A Shrine for Orpheus
Pip Stokes
.
The first temple was made by the bees with feathers, wax and honey.
Calasso
.
… it is Orpheus. His metamorphosis
In this one and this. We should not trouble
about other names. Once and for all
It’s Orpheus when there’s singing.
Rilke. Sonnets to Orpheus
.
We are the bees of the invisible
We frantically plunder the visible of its honey
To accumulate it in the great golden hive
Of the invisible
Rilke
.
In mythology, honey was regarded as a spiritual substance and the bees were godly… This belief was… influenced by the whole process of honey production as constituting a link between earthly and heavenly levels. The influx of a substance from the whole environment – plants, minerals, and sun – was the essence of the bee-cult… The whole builds a unity, … in a humane, warm way, through principles of cooperation and brotherhood.
Beuys
.
.
This installation, A Shrine for Orpheus, comprises four hundred hand cast beeswax blocks and a traditional beebox, in use by the bees until recently, accompanied by found objects such as old mirrors as well as ephemera collected from nature including feathers, bones and the salt mummified skeleton of a rabbit. Over the past year I have worked with the living beehive, placing votive offerings associated with poetry, death and renewal into the hive: objects such as books, cast wax pages, vessels, textiles and bones. Melbourne writer, Paul Carter has engraved wax tablets with aphoristic poems to the bees. These objects have been transformed through the bees’ processes of honeycomb- building.

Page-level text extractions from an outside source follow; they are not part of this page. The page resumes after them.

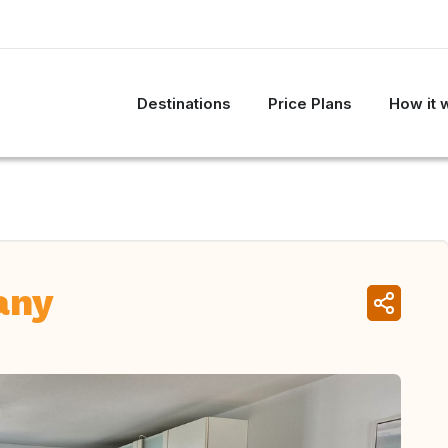
Destinations
Price Plans
How it 
any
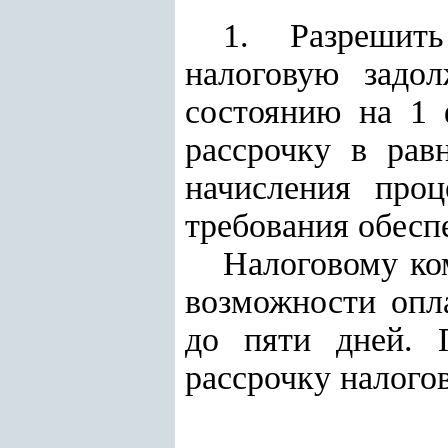
1. Разрешить
налоговую задол
состоянию на 1 
рассрочку в рав
начисления проц
требования обесп
Налоговому ко
возможности опл
до пяти дней. 
рассрочку налого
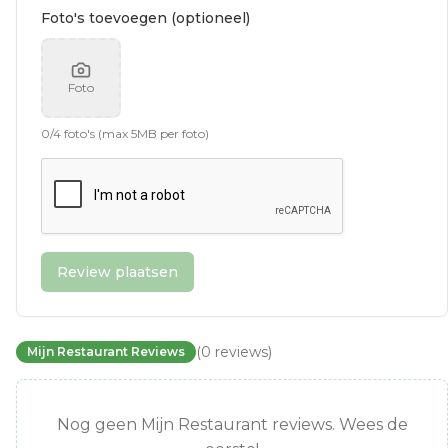
Foto's toevoegen (optioneel)
Foto
0
/
4
foto's (max 5MB per foto)
Review plaatsen
(
0
reviews
)
Mijn Restaurant Reviews
Nog geen Mijn Restaurant reviews. Wees de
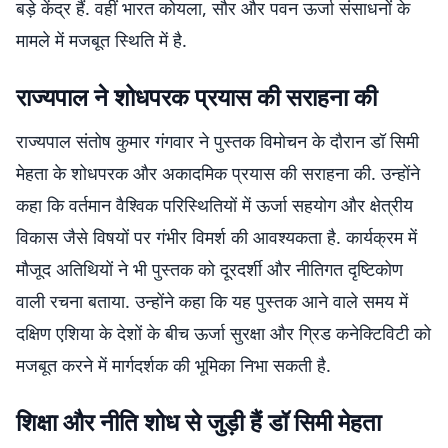
बड़े केंद्र हैं. वहीं भारत कोयला, सौर और पवन ऊर्जा संसाधनों के
मामले में मजबूत स्थिति में है.
राज्यपाल ने शोधपरक प्रयास की सराहना की
राज्यपाल संतोष कुमार गंगवार ने पुस्तक विमोचन के दौरान डॉ सिमी
मेहता के शोधपरक और अकादमिक प्रयास की सराहना की. उन्होंने
कहा कि वर्तमान वैश्विक परिस्थितियों में ऊर्जा सहयोग और क्षेत्रीय
विकास जैसे विषयों पर गंभीर विमर्श की आवश्यकता है. कार्यक्रम में
मौजूद अतिथियों ने भी पुस्तक को दूरदर्शी और नीतिगत दृष्टिकोण
वाली रचना बताया. उन्होंने कहा कि यह पुस्तक आने वाले समय में
दक्षिण एशिया के देशों के बीच ऊर्जा सुरक्षा और ग्रिड कनेक्टिविटी को
मजबूत करने में मार्गदर्शक की भूमिका निभा सकती है.
शिक्षा और नीति शोध से जुड़ी हैं डॉ सिमी मेहता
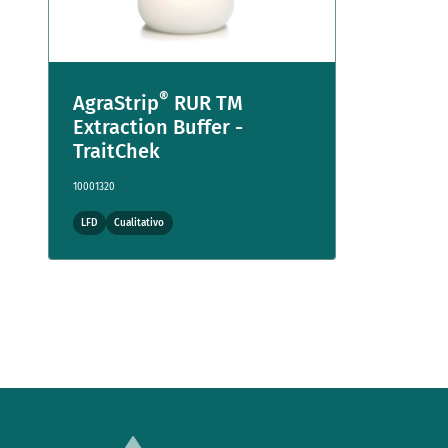
®
AgraStrip
RUR TM
Extraction Buffer -
TraitChek
10001320
LFD
Cualitativo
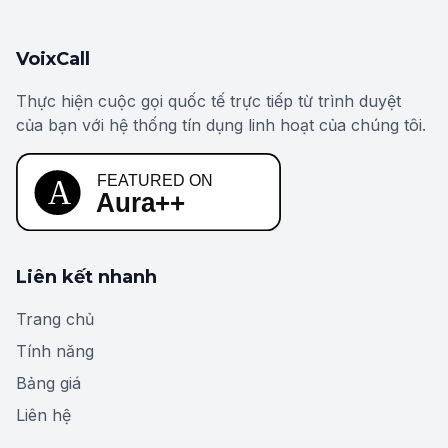
VoixCall
Thực hiện cuộc gọi quốc tế trực tiếp từ trình duyệt
của bạn với hệ thống tín dụng linh hoạt của chúng tôi.
Liên kết nhanh
Trang chủ
Tính năng
Bảng giá
Liên hệ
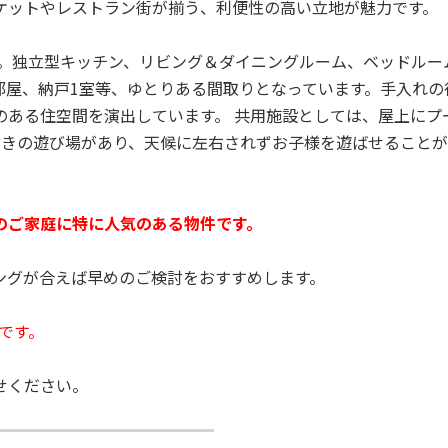
ケットやレストラン街が揃う、利便性の高い立地が魅力です。
プ。独立型キッチン、リビング＆ダイニングルーム、ベッドルー
部屋、納戸1室等、ゆとりある間取りとなっています。手入れの
のある住空間を演出しています。 共用施設としては、屋上にプ
付きの遊び場があり、天候に左右されずお子様を遊ばせること
のご家庭に特に人気のある物件です。
ングが合えば早めのご検討をおすすめします。
定です。
せください。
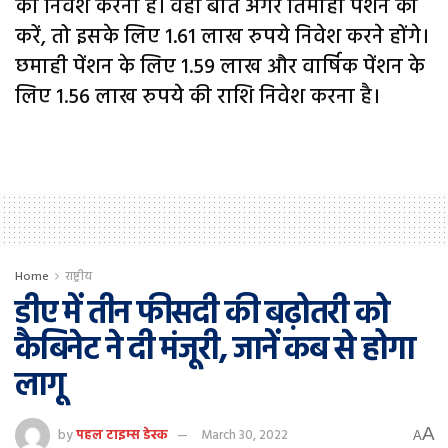
को निवेश करना है। वहीं बात अगर तिमाही पेंशन की
करें, तो इसके लिए 1.61 लाख रुपये निवेश करने होंगे।
छमाही पेंशन के लिए 1.59 लाख और वार्षिक पेंशन के
लिए 1.56 लाख रुपये की राशि निवेश करना है।
Home
राष्ट्रीय
डीए में तीन फीसदी की बढ़ोतरी को
कैबिनेट ने दी मंजूरी, जानें कब से होगा
लागू
A
by
पहल टाइम्स डेस्क
March 30, 2022
A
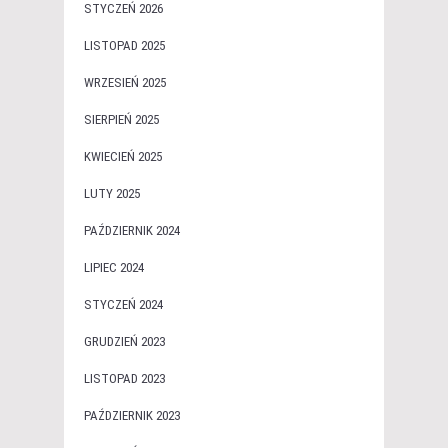
STYCZEŃ 2026
LISTOPAD 2025
WRZESIEŃ 2025
SIERPIEŃ 2025
KWIECIEŃ 2025
LUTY 2025
PAŹDZIERNIK 2024
LIPIEC 2024
STYCZEŃ 2024
GRUDZIEŃ 2023
LISTOPAD 2023
PAŹDZIERNIK 2023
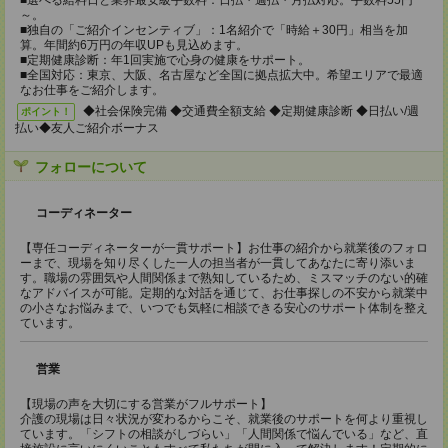
■選べる給料日と業界最安級手数料：日払・週払・月払対応。手数料55円
～。
■独自の「ご紹介インセンティブ」：1名紹介で「時給＋30円」相当を加
算。年間約6万円の年収UPも見込めます。
■定期健康診断：年1回実施で心身の健康をサポート。
■全国対応：東京、大阪、名古屋など全国に拠点拡大中。希望エリアで最適
なお仕事をご紹介します。
◆社会保険完備 ◆交通費全額支給 ◆定期健康診断 ◆日払い/週
ポイント！
払い◆友人ご紹介ボーナス
フォローについて
コーディネーター
【専任コーディネーターが一貫サポート】お仕事の紹介から就業後のフォロ
ーまで、現場を知り尽くした一人の担当者が一貫してあなたに寄り添いま
す。職場の雰囲気や人間関係まで熟知しているため、ミスマッチのない的確
なアドバイスが可能。定期的な対話を通じて、お仕事探しの不安から就業中
の小さなお悩みまで、いつでも気軽に相談できる安心のサポート体制を整え
ています。
営業
【現場の声を大切にする営業がフルサポート】
介護の現場は日々状況が変わるからこそ、就業後のサポートを何より重視し
ています。「シフトの相談がしづらい」「人間関係で悩んでいる」など、直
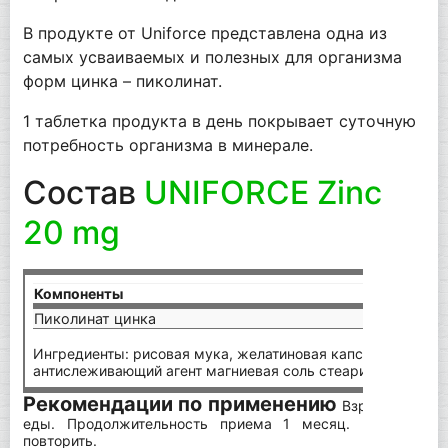
В продукте от Uniforce представлена одна из
самых усваиваемых и полезных для организма
форм цинка – пиколинат.
1 таблетка продукта в день покрывает суточную
потребность организма в минерале.
Состав
UNIFORCE Zinc
20 mg
Компоненты
на п
Пиколинат цинка
20 м
Ингредиенты: рисовая мука, желатиновая капсула (желатин
антислеживающий агент магниевая соль стеариновой кисл
Рекомендации по применению
Взрослым по 1
еды. Продолжительность приема 1 месяц. При необх
повторить.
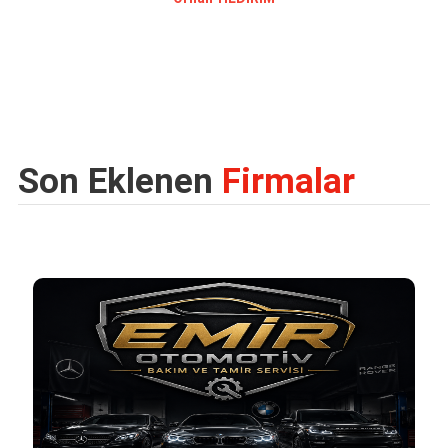
Son Eklenen
Firmalar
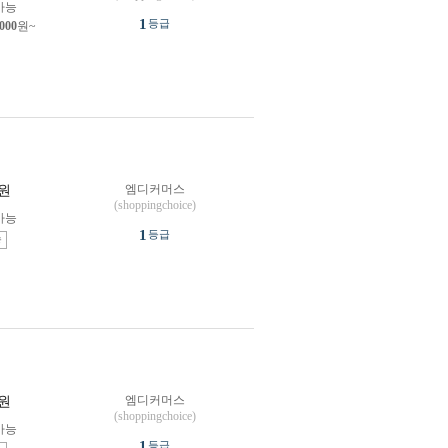
가능
1
등급
,000
원~
엠디커머스
원
(shoppingchoice)
가능
1
등급
송
엠디커머스
원
(shoppingchoice)
가능
1
등급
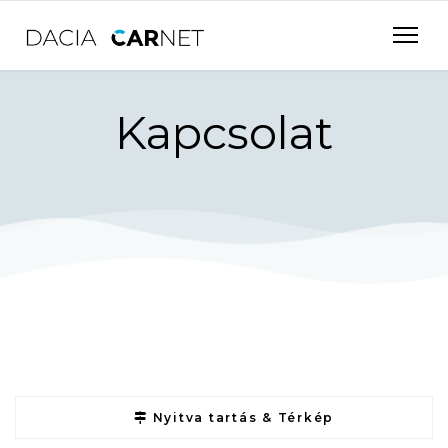
Kapcsolat
Nyitva tartás & Térkép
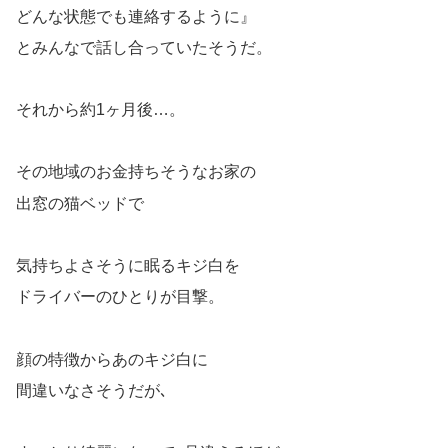
どんな状態でも連絡するように』
とみんなで話し合っていたそうだ。
それから約1ヶ月後…。
その地域のお金持ちそうなお家の
出窓の猫ベッドで
気持ちよさそうに眠るキジ白を
ドライバーのひとりが目撃。
顔の特徴からあのキジ白に
間違いなさそうだが､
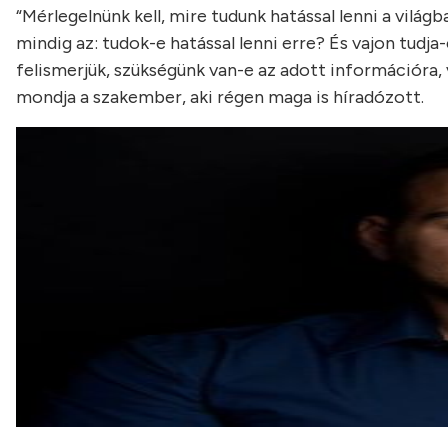
“Mérlegelnünk kell, mire tudunk hatással lenni a vilá
mindig az: tudok-e hatással lenni erre? És vajon tudj
felismerjük, szükségünk van-e az adott információra, 
mondja a szakember, aki régen maga is híradózott.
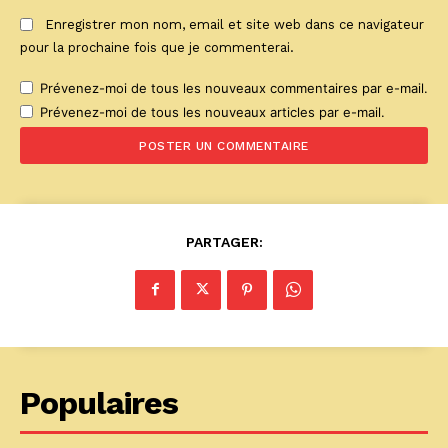
Enregistrer mon nom, email et site web dans ce navigateur
pour la prochaine fois que je commenterai.
Prévenez-moi de tous les nouveaux commentaires par e-mail.
Prévenez-moi de tous les nouveaux articles par e-mail.
PARTAGER:
Populaires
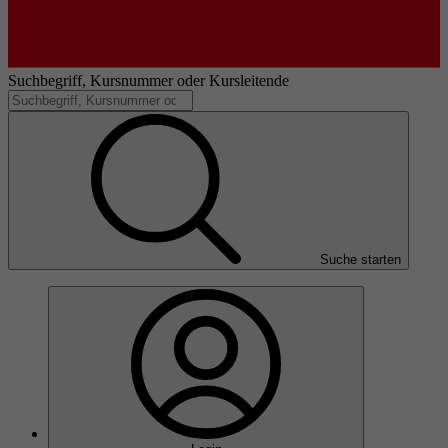
Suchbegriff, Kursnummer oder Kursleitende
Suche starten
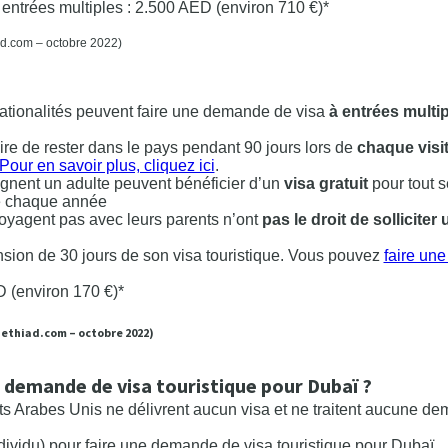
à entrées multiples : 2.500 AED (environ 710 €)*
hiad.com – octobre 2022)
ationalités peuvent faire une demande de visa
à entrées multi
aire de rester dans le pays pendant 90 jours lors de
chaque visi
Pour en savoir plus, cliquez ici
.
nent un adulte peuvent bénéficier d’un
visa gratuit
pour tout s
 de chaque année
oyagent pas avec leurs parents n’ont
pas le droit de solliciter 
nsion de 30 jours de son visa touristique. Vous pouvez
faire un
 (environ 170 €)*
e ethiad.com – octobre 2022)
 demande de visa touristique pour Dubaï ?
s Arabes Unis ne délivrent aucun visa et ne traitent aucune d
dividu) pour faire une demande de visa touristique pour Dubaï.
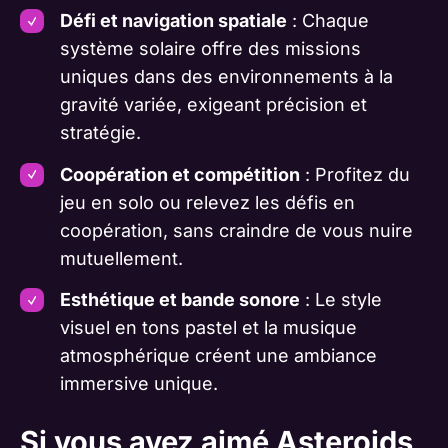
Défi et navigation spatiale
: Chaque
système solaire offre des missions
uniques dans des environnements à la
gravité variée, exigeant précision et
stratégie.
Coopération et compétition
: Profitez du
jeu en solo ou relevez les défis en
coopération, sans craindre de vous nuire
mutuellement.
Esthétique et bande sonore
: Le style
visuel en tons pastel et la musique
atmosphérique créent une ambiance
immersive unique.
Si vous avez aimé Asteroids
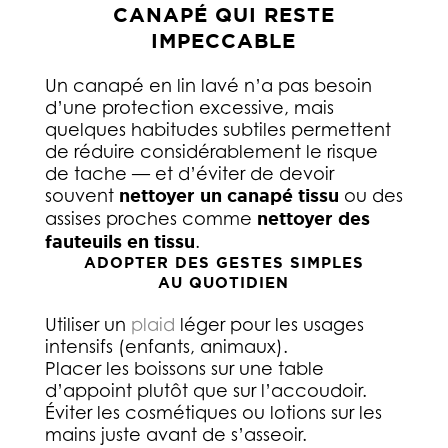
CANAPÉ QUI RESTE
IMPECCABLE
Un canapé en lin lavé n’a pas besoin
d’une protection excessive, mais
quelques habitudes subtiles permettent
de réduire considérablement le risque
de tache — et d’éviter de devoir
souvent
nettoyer un canapé tissu
ou des
assises proches comme
nettoyer des
fauteuils en tissu
.
ADOPTER DES GESTES SIMPLES
AU QUOTIDIEN
Utiliser un
plaid
léger pour les usages
intensifs (enfants, animaux).
Placer les boissons sur une table
d’appoint plutôt que sur l’accoudoir.
Éviter les cosmétiques ou lotions sur les
mains juste avant de s’asseoir.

The metaphors of the beehive in this connection to poetry, death and renewal are explored in the materials and structures of the installation. The warm sweet- smelling wax of the bees, cast into six sided blocks, provides the building material for the Shrine and two mausoleums, each with a void space, a space of underworld. The void of the larger mausoleum contains, ashy, burnt books, personal photos from family albums scorched by fire, evoking ‘shades’, the shadowy dead – and porcelain-like bones which have been materially transformed by cremation in a kiln. The second beeswax ‘grave’ has two voids, one of which contains a beeswax- bound and dipped facsimile of handwritten poems by Keats and, in the other opening, a book of insect morphology, also dipped and bound in beeswax.
The traditional beebox in the centre of the ruin of the Shrine is placed on a lake of mirrors. The mirrors have lost their tain and been translucently washed with plaster of Paris to further dim our view into the obscurely reflective world that lies beneath. The Shrine is accompanied by offerings of honey, honeycomb, beeswax bound books and pages cast from beeswax awaiting new poems, laid at its entrance.
Myths of death, dismemberment, transformation and resurrection have haunted the Western imagination from Isis to Dionysus, Orpheus and Christ. In his essay, The Gaze of Orpheus, the French literary theorist, Maurice Blanchot, has interpreted this myth as the descent of the artist to the realm of death to gain the work of art. Out of the failure of the artist, a necessary failure, emerges the artwork, wounded and bearing the ash of its origins.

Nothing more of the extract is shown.